* [Exercise aim]: Set the records down again, exactly, without their images.

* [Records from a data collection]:
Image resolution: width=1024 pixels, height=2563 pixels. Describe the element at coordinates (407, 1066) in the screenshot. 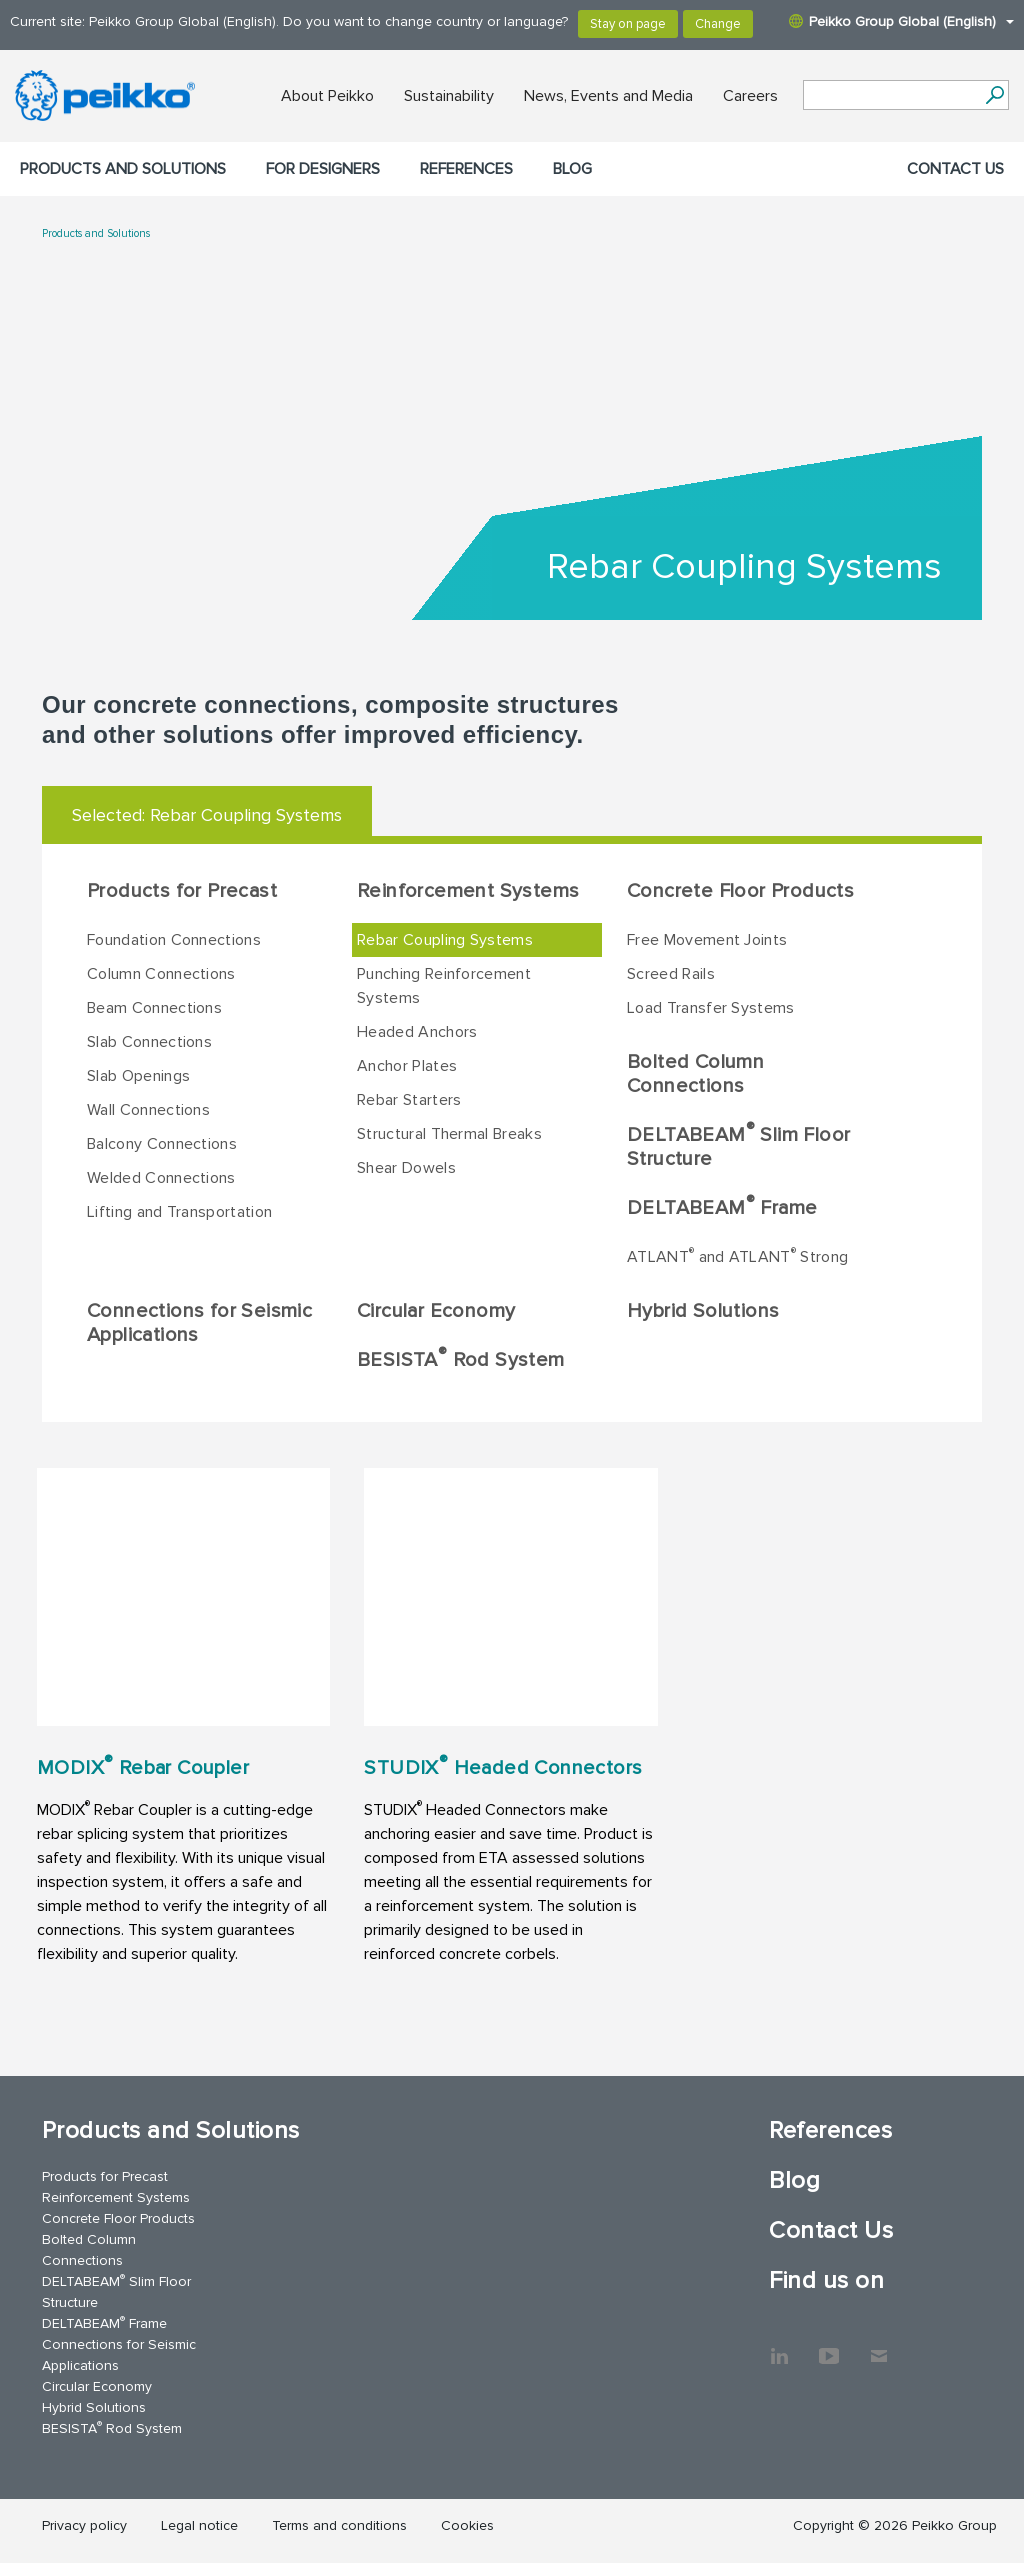

I see `Anchor Plates` at that location.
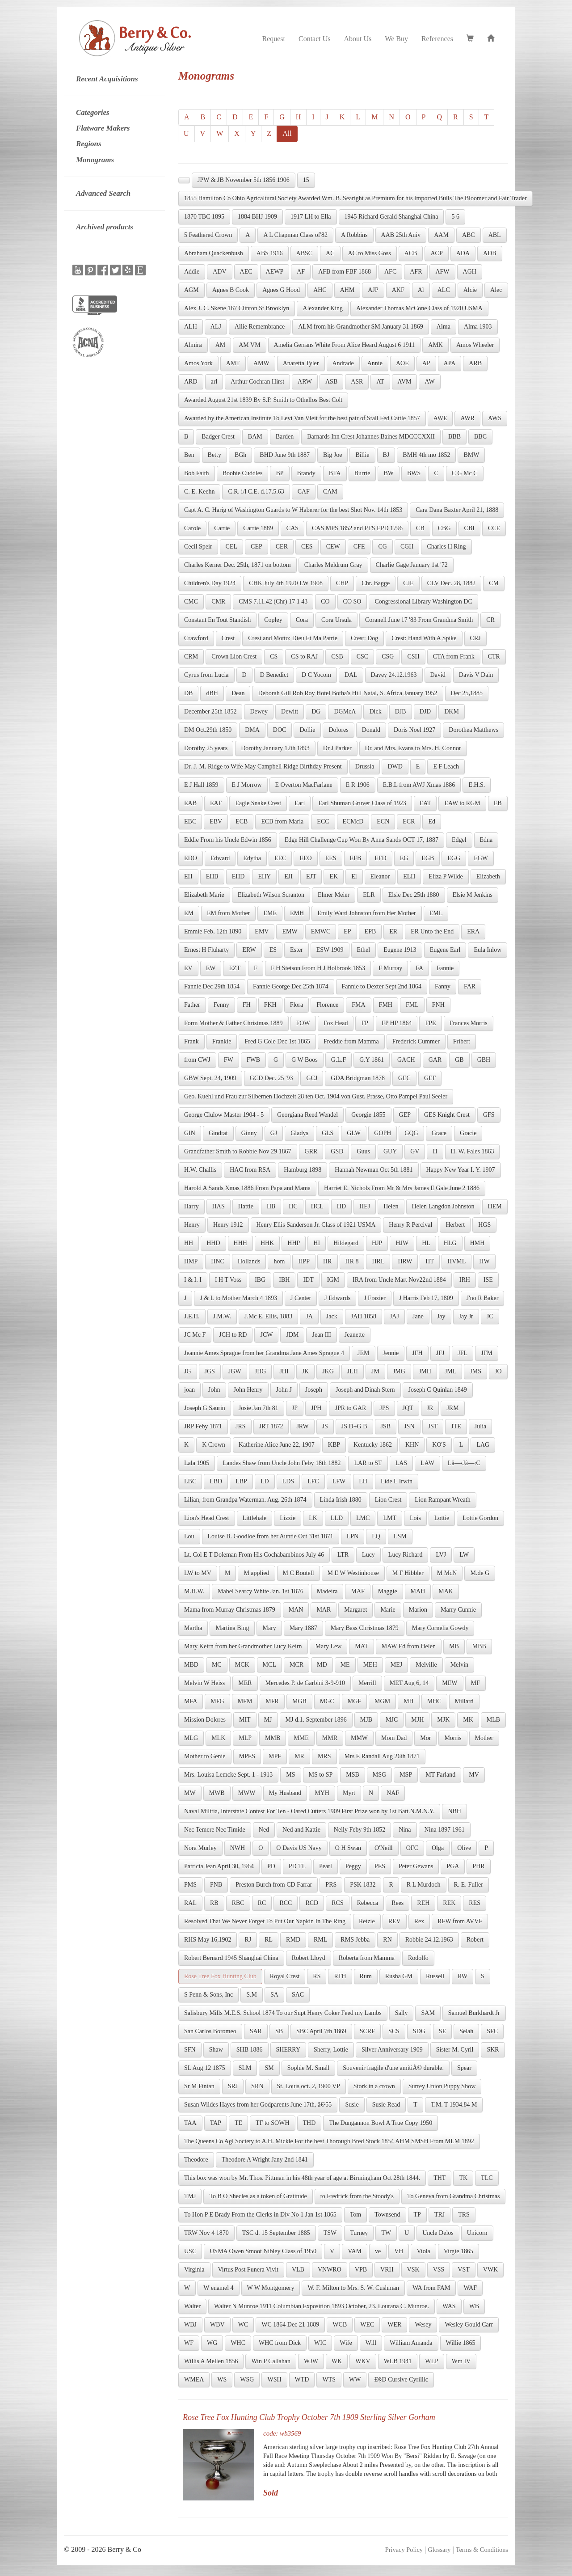 The height and width of the screenshot is (2576, 572). What do you see at coordinates (362, 2361) in the screenshot?
I see `WKV` at bounding box center [362, 2361].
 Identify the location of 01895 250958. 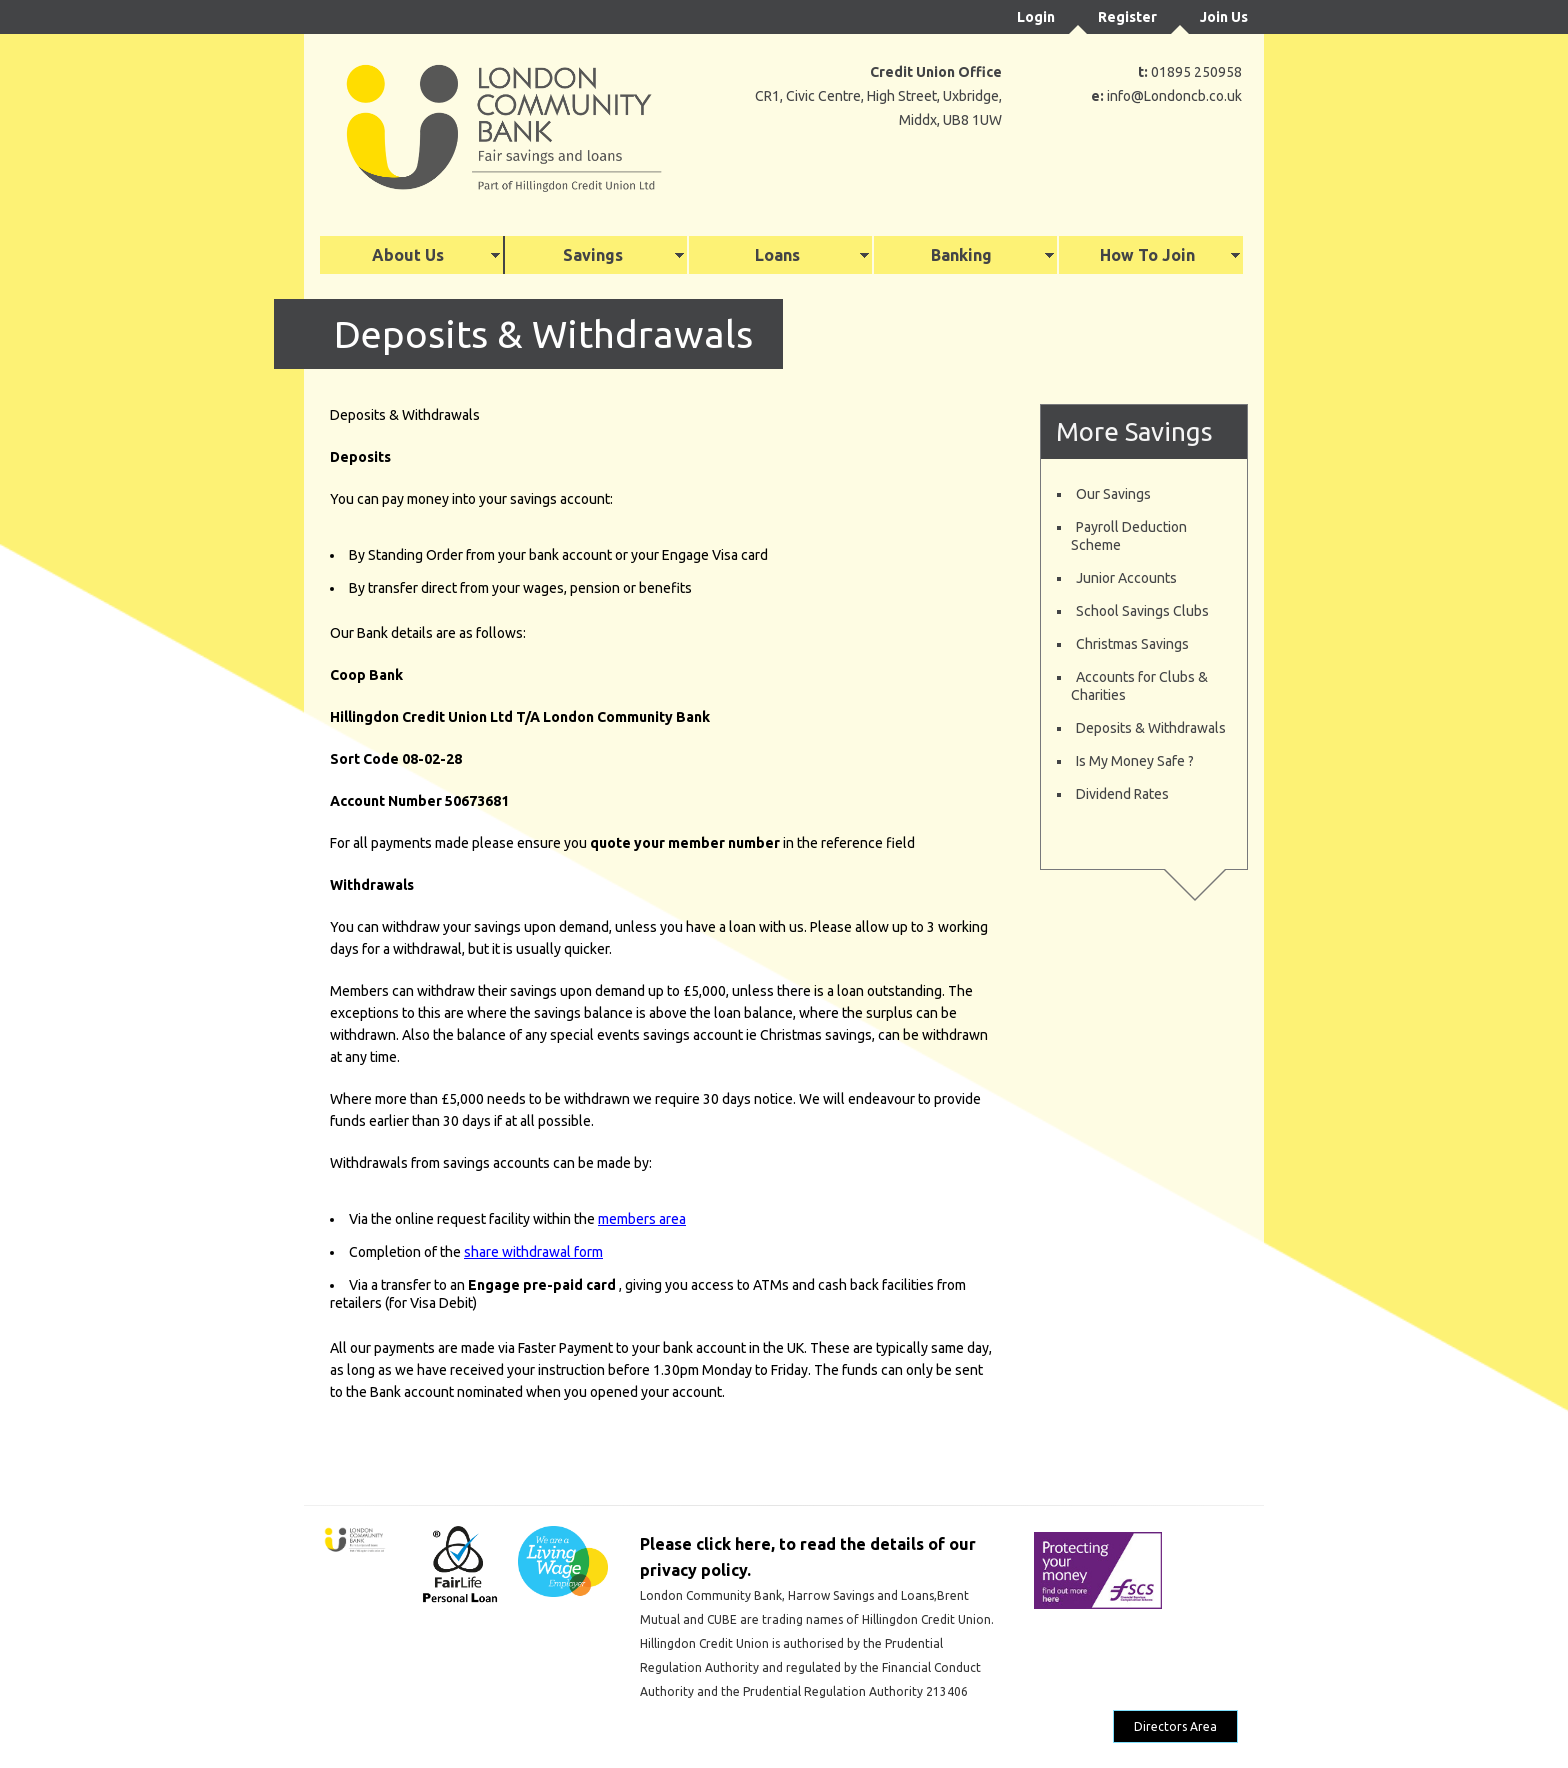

* [Answer section]:
Image resolution: width=1024 pixels, height=2563 pixels. Describe the element at coordinates (407, 1066) in the screenshot. 

I see `Anchor Plates` at that location.
 The height and width of the screenshot is (2576, 572). What do you see at coordinates (362, 2361) in the screenshot?
I see `WKV` at bounding box center [362, 2361].
 Identify the location of 01895 250958. 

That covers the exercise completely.